_PROBLEM TO SOLVE:_ Copy out all the lines in the records that include the word "sisään".
(ENTRIES SHOWN)
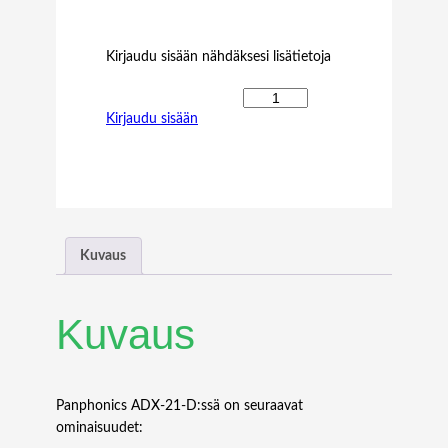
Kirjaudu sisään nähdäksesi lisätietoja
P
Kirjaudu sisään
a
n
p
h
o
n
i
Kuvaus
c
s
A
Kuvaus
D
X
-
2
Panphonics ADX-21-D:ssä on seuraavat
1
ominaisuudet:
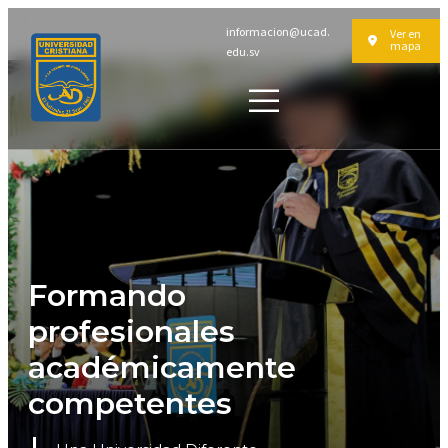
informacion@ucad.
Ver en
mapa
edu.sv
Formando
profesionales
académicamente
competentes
(End ENTRIES SHOWN)
_TASK OUTPUT:_
Kirjaudu sisään nähdäksesi lisätietoja
Kirjaudu sisään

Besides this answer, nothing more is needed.